-- SUPPLIED RECORDS follows --
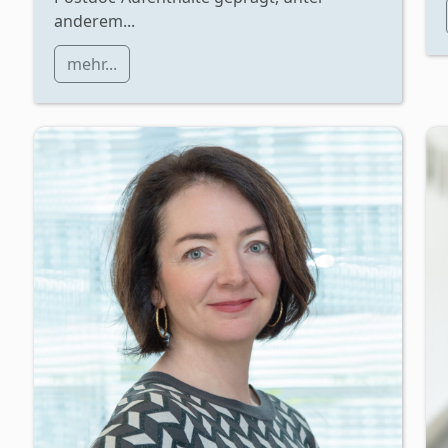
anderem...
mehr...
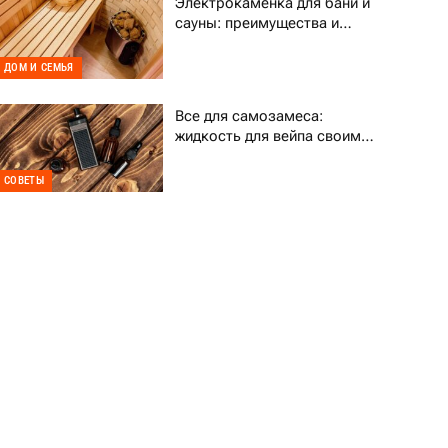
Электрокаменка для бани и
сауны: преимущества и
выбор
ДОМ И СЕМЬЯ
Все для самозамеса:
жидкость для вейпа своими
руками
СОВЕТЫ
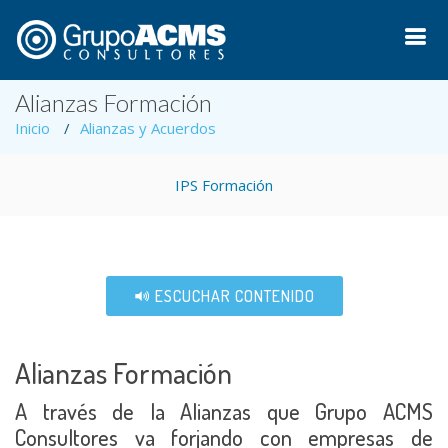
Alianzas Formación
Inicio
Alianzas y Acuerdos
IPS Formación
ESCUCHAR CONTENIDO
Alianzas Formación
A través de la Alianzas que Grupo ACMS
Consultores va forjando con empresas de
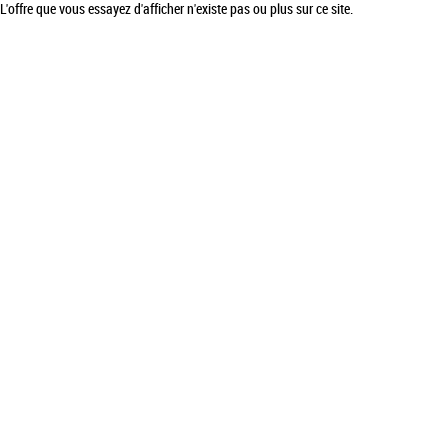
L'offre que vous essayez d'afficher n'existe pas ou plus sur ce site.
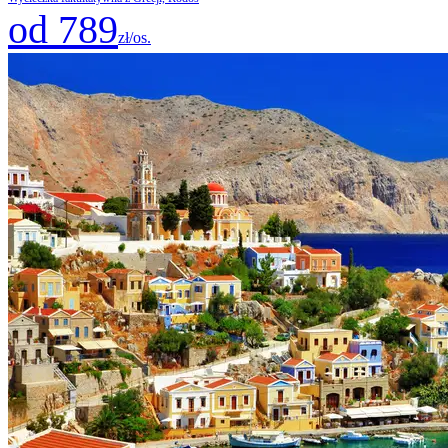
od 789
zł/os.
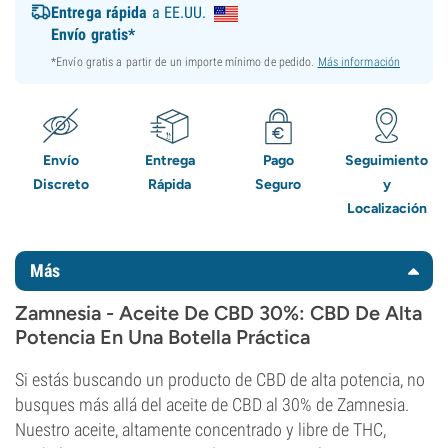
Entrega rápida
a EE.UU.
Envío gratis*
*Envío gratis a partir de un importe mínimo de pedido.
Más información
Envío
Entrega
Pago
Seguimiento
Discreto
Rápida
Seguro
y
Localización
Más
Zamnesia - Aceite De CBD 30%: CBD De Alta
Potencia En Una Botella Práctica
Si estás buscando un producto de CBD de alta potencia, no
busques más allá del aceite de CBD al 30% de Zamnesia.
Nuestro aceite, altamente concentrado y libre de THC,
-- SUPPLIED RECORDS concluded --
(WHAT TO PRODUCE) Scan the records above for the word "Zamnesia". Show each line in which it appears.

(ANSWER TO THIS PROBLEM)
Zamnesia - Aceite De CBD 30%: CBD De Alta
busques más allá del aceite de CBD al 30% de Zamnesia.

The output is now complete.